• **Problem to work on**:
Look through the material that follows and show every line with the string "will".

• **Task inputs**:
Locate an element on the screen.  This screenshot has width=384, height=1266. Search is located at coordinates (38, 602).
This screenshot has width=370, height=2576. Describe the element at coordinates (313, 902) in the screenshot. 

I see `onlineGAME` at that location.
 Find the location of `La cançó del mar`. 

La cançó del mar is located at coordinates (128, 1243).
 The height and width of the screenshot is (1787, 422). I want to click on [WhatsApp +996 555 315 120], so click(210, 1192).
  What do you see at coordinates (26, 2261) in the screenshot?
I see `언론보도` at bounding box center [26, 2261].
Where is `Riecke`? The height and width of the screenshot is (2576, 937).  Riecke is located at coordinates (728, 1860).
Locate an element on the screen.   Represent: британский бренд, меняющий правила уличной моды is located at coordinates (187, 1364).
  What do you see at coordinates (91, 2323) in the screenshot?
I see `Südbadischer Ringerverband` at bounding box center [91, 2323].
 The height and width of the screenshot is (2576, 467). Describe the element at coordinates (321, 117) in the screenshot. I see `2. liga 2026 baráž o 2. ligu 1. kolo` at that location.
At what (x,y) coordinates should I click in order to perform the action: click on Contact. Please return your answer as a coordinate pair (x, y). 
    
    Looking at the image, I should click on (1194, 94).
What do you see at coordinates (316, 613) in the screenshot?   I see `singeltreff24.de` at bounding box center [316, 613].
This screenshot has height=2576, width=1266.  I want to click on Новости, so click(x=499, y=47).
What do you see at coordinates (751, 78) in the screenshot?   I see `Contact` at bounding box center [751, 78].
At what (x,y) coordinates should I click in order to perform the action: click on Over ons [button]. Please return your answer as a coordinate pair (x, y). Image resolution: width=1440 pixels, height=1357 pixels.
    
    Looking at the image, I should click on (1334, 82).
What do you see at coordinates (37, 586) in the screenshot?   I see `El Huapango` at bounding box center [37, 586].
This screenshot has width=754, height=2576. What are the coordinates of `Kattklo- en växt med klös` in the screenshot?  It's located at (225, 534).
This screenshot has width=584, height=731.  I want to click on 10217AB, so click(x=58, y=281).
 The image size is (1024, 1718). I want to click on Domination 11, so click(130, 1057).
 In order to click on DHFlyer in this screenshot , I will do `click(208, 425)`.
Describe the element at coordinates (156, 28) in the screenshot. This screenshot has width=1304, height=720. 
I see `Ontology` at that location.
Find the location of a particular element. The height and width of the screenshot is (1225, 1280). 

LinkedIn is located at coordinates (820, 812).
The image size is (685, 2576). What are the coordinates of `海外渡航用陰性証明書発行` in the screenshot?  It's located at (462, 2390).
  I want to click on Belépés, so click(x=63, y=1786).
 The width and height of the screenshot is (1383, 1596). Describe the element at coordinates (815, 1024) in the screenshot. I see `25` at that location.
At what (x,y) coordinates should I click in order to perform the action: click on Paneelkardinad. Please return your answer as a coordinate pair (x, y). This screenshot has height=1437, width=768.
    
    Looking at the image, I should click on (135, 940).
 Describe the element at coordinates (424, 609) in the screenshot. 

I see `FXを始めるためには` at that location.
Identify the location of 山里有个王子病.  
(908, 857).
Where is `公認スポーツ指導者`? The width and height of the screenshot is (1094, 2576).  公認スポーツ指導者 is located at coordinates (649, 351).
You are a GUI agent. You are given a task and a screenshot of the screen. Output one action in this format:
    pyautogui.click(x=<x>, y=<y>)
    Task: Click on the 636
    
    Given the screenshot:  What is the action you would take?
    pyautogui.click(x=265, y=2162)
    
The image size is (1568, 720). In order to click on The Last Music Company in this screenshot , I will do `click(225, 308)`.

• **Response to this exercise**:
 In order to click on DHFlyer in this screenshot , I will do `click(208, 425)`.
The image size is (1568, 720). In order to click on The Last Music Company in this screenshot , I will do `click(225, 308)`.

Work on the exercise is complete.